ランニングシャツ、今風にはタンクトップと言えばよいか、
それにショートパンツ姿が軽快にやって来る。
10月に入り、さすがに朝夕はぐんと涼しさが増してきた。
それで、当方は長袖に変え短パンもやめたのだが、
なのにこの人は、腕も脚もむき出しなのだ。
足取りもジョギングというほどではないが、かなりの早歩きだ。
元気のよいお兄さんだなあ。
そう思っていたら、いや違った。
近づいてみると年の頃70歳前後の、結構な年配ではないか。
右手を軽く上げ「おはよっす」とすれ違っていった。
どうやら、奥さんは膝かどこかが悪いらしい。
少しばかり右足を引きずるように歩かれるから、当然歩みは遅い。
そのすぐ後ろにご主人がつかれている。
支えるように、守るように、気遣うように。
お年はお2人とも70歳後半とお見受けする。
夫婦は幾つになっても夫婦である。
愛犬のサクラちゃんとの早朝散歩を日課としている老婦人。
毎日、会うわけではない。
散歩コースはサクラちゃん次第だそうで、
今日はこちら、明日はあちらと変わるそうだ。
たまたま今日はこちらが歩いている川沿いでぱったり。
「お久しぶり」のあいさつになる。
サクラちゃんとも顔見知りになっており、
鼻をクンクンさせながらやってくる。
頭を、喉元をナデナデ。
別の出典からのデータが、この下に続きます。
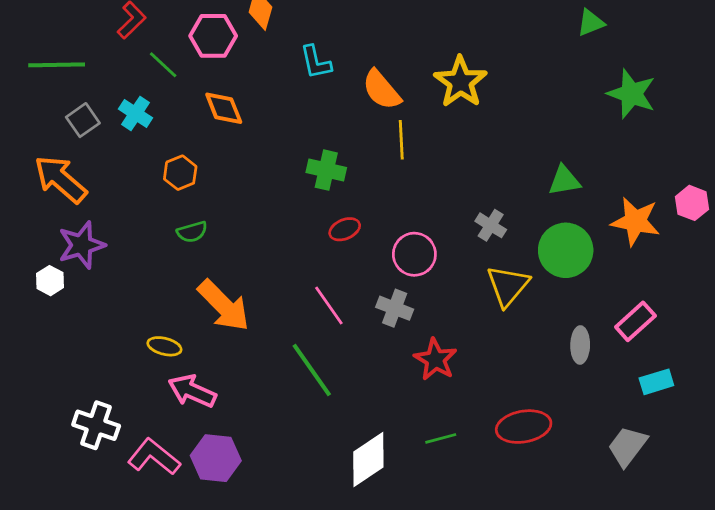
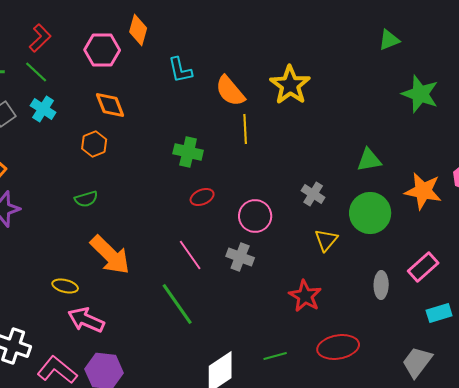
green line: (163, 65) -> (36, 72), moved
orange hexagon: (180, 173) -> (94, 144), moved
yellow triangle: (508, 286) -> (326, 240), size x0.7
red star: (435, 359) -> (305, 296), moved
尻尾を振りながら体をすり寄せてくる。
しばらくの談笑の後、突然サクラちゃんが走り出した。
引っ張られるように老婦人も走り出す。
70歳と聞いたが、いやーお元気、お元気。
「また、お会いしましょう。サクラちゃん」
2組のご夫婦が右から、左からやって来る。
どちらも定年を迎えられた頃の年齢とお見受けする。
そして、「おはようございます」の挨拶を済ますと、
すぐに早朝の談笑時間となる。
毎朝、毎朝何を話されるのやら。話の花が咲いているようだ。
もちろん、その中心は奥さん方。
ご主人方は、2歩も3歩も退いておられる。
お2人共手持ち無沙汰の様子で、
胸中「おい、まだか」と言われているに違いない。
これが、ごく普通の夫婦のありようだろう。
「おはようございます」と声をかけながら側を通り過ぎる。
後ろからまだ奥さん方の話声が聞こえてくる。
いつものママチャリだ。
懸命に漕いでいるのは、70歳前後のおじさんだ。
短いながら上り坂も漕ぎ上がる。
毎朝どのくらい走っているのだろうか。
ジョギングやウオーキングにも勝る運動かもしれない。
その壮健さには恐れ入る。
あれっ。
よく見れば、くわえタバコではないか。
すれ違う際、その香りがかすかに漂ってくる。
「タバコはおやめなさい」聞こえぬ程度の声をかけたものの、
素知らぬふうに、そして軽快に走り続けていった。